The Gift of Corpus Christi
When one begins to take account the significance of Corpus Christ and how this feast reminds us of what Christ did at the Last Supper the state of perpetual confusion many of us tend to live by begins to actually subside. St. Mark reminds us;
And as they were eating, he took bread and blessed, and broke it, and gave it to them and said, take; this is my body. And he took a chalice, and when he had given thanks he gave it to them and they all drank of it. And he said to them, this is my blood of the covenant, which is poured out for many. Truly I say to you O shall not drink again of the fruit of the vine until that day when I drink it new in the kingdom of God (14:22-25).
The gift of the Holy Eucharist simply put is the primordial gift left by Christ to keep us on the path of redemption to Heaven. The significance of the Holy Eucharist is the fact that He took on human nature to save us from the state of moral and spiritual confusion causing us to replace Christ’s narrative with a false one. The institution of the Holy Eucharist serves as a reminder of the perpetual sacrifice offered at Mass (CCC 1323).

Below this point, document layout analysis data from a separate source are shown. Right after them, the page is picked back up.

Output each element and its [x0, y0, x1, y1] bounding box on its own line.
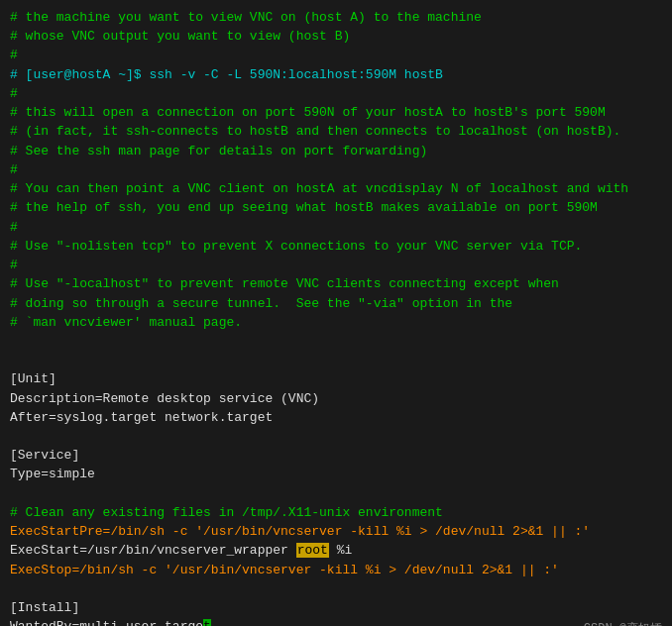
line-12: #	[10, 218, 662, 237]
empty-line-19	[10, 351, 662, 369]
line-27: # Clean any existing files in /tmp/.X11-…	[10, 503, 662, 522]
line-7: # (in fact, it ssh-connects to hostB and…	[10, 122, 662, 141]
line-29: ExecStart=/usr/bin/vncserver_wrapper roo…	[10, 541, 662, 560]
line-1: # the machine you want to view VNC on (h…	[10, 8, 662, 27]
line-24: [Service]	[10, 446, 662, 465]
line-8: # See the ssh man page for details on po…	[10, 142, 662, 160]
line-9: #	[10, 160, 662, 179]
line-11: # the help of ssh, you end up seeing wha…	[10, 198, 662, 217]
line-22: After=syslog.target network.target	[10, 408, 662, 427]
line-6: # this will open a connection on port 59…	[10, 103, 662, 122]
line-20: [Unit]	[10, 369, 662, 388]
cursor-highlight: t	[203, 619, 211, 626]
empty-line-18	[10, 332, 662, 351]
watermark: CSDN @恋奴娇	[584, 620, 662, 627]
line-3: #	[10, 46, 662, 64]
line-10: # You can then point a VNC client on hos…	[10, 179, 662, 198]
empty-line-31	[10, 579, 662, 598]
line-13: # Use "-nolisten tcp" to prevent X conne…	[10, 237, 662, 256]
line-21: Description=Remote desktop service (VNC)	[10, 389, 662, 408]
line-25: Type=simple	[10, 465, 662, 483]
line-14: #	[10, 256, 662, 274]
empty-line-26	[10, 484, 662, 503]
line-33: WantedBy=multi-user.target	[10, 617, 662, 626]
root-highlight: root	[296, 543, 329, 558]
line-2: # whose VNC output you want to view (hos…	[10, 27, 662, 46]
empty-line-23	[10, 427, 662, 446]
line-5: #	[10, 84, 662, 103]
terminal-window: # the machine you want to view VNC on (h…	[0, 0, 672, 626]
line-32: [Install]	[10, 598, 662, 617]
line-30: ExecStop=/bin/sh -c '/usr/bin/vncserver …	[10, 561, 662, 579]
line-17: # `man vncviewer' manual page.	[10, 313, 662, 332]
line-28: ExecStartPre=/bin/sh -c '/usr/bin/vncser…	[10, 522, 662, 541]
line-4: # [user@hostA ~]$ ssh -v -C -L 590N:loca…	[10, 65, 662, 84]
line-16: # doing so through a secure tunnel. See …	[10, 294, 662, 313]
line-15: # Use "-localhost" to prevent remote VNC…	[10, 274, 662, 293]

St. John reminds us that Christ is the living bread that came down from heaven (6:51) for the sole purpose of experiencing the joy of Christ’s love for us. The Feast of Corpus Christ makes sense because the purpose of the Eucharist is to:
Reconcile us with God; to know God’s love; to be our model of holiness; to make us partakers of the divine nature (CCC 457-460).
These reasons sanctify our own human condition to Christ Himself and in so doing clarifies our relationship with Him avoiding the temptation of trying to find an alternative that no matter how hard you try just doesn’t seem to work.
Humble yourselves therefore under the mighty hand of God, that is due time he may exalt you (1 Pt 5:6).